[Extracted page text data]
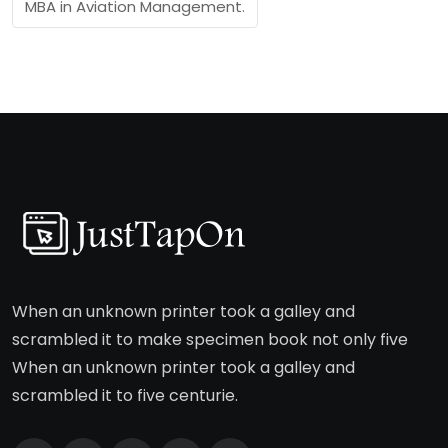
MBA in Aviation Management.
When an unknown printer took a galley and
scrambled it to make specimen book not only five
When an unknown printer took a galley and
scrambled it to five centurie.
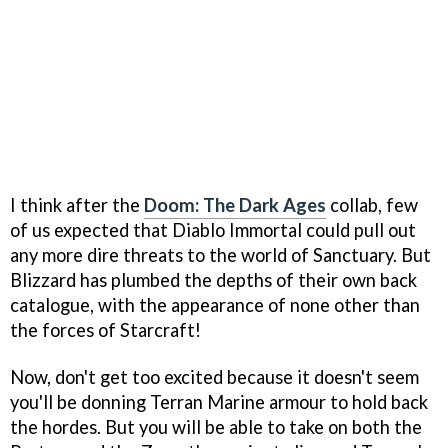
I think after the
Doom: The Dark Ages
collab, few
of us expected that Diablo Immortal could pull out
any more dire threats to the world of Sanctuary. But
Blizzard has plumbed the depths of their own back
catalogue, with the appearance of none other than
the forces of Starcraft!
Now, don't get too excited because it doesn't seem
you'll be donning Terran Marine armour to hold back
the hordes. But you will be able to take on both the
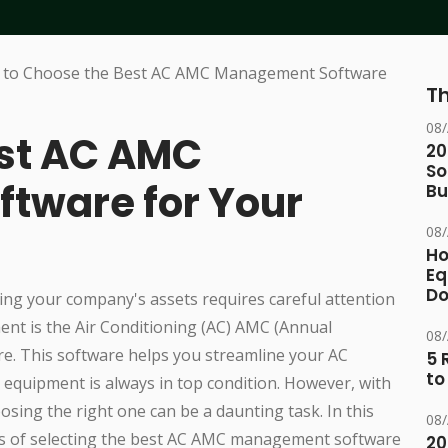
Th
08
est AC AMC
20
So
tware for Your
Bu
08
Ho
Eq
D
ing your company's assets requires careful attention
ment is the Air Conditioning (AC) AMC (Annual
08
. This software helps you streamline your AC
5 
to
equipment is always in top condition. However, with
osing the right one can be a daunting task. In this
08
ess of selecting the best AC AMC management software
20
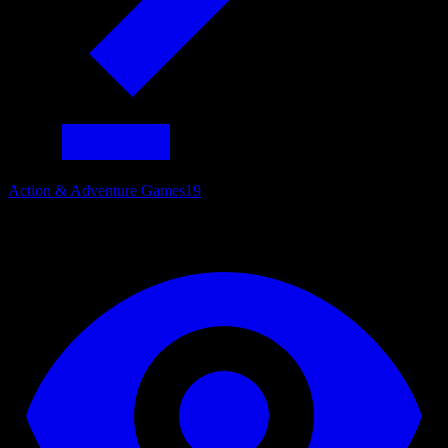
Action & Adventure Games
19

» WHAT YOU SHOULD DO: Copy the entries above verbatim. Pictures do not belong in the copy.

» TASK RESPONSE:
MBA in Aviation Management.
When an unknown printer took a galley and
scrambled it to make specimen book not only five
When an unknown printer took a galley and
scrambled it to five centurie.
I think after the
Doom: The Dark Ages
collab, few
of us expected that Diablo Immortal could pull out
any more dire threats to the world of Sanctuary. But
Blizzard has plumbed the depths of their own back
catalogue, with the appearance of none other than
the forces of Starcraft!
Now, don't get too excited because it doesn't seem
you'll be donning Terran Marine armour to hold back
the hordes. But you will be able to take on both the
Th
08
est AC AMC
20
So
tware for Your
Bu
08
Ho
Eq
D
ing your company's assets requires careful attention
ment is the Air Conditioning (AC) AMC (Annual
08
. This software helps you streamline your AC
5 
to
equipment is always in top condition. However, with
osing the right one can be a daunting task. In this
08
ess of selecting the best AC AMC management software
20
Action & Adventure Games
19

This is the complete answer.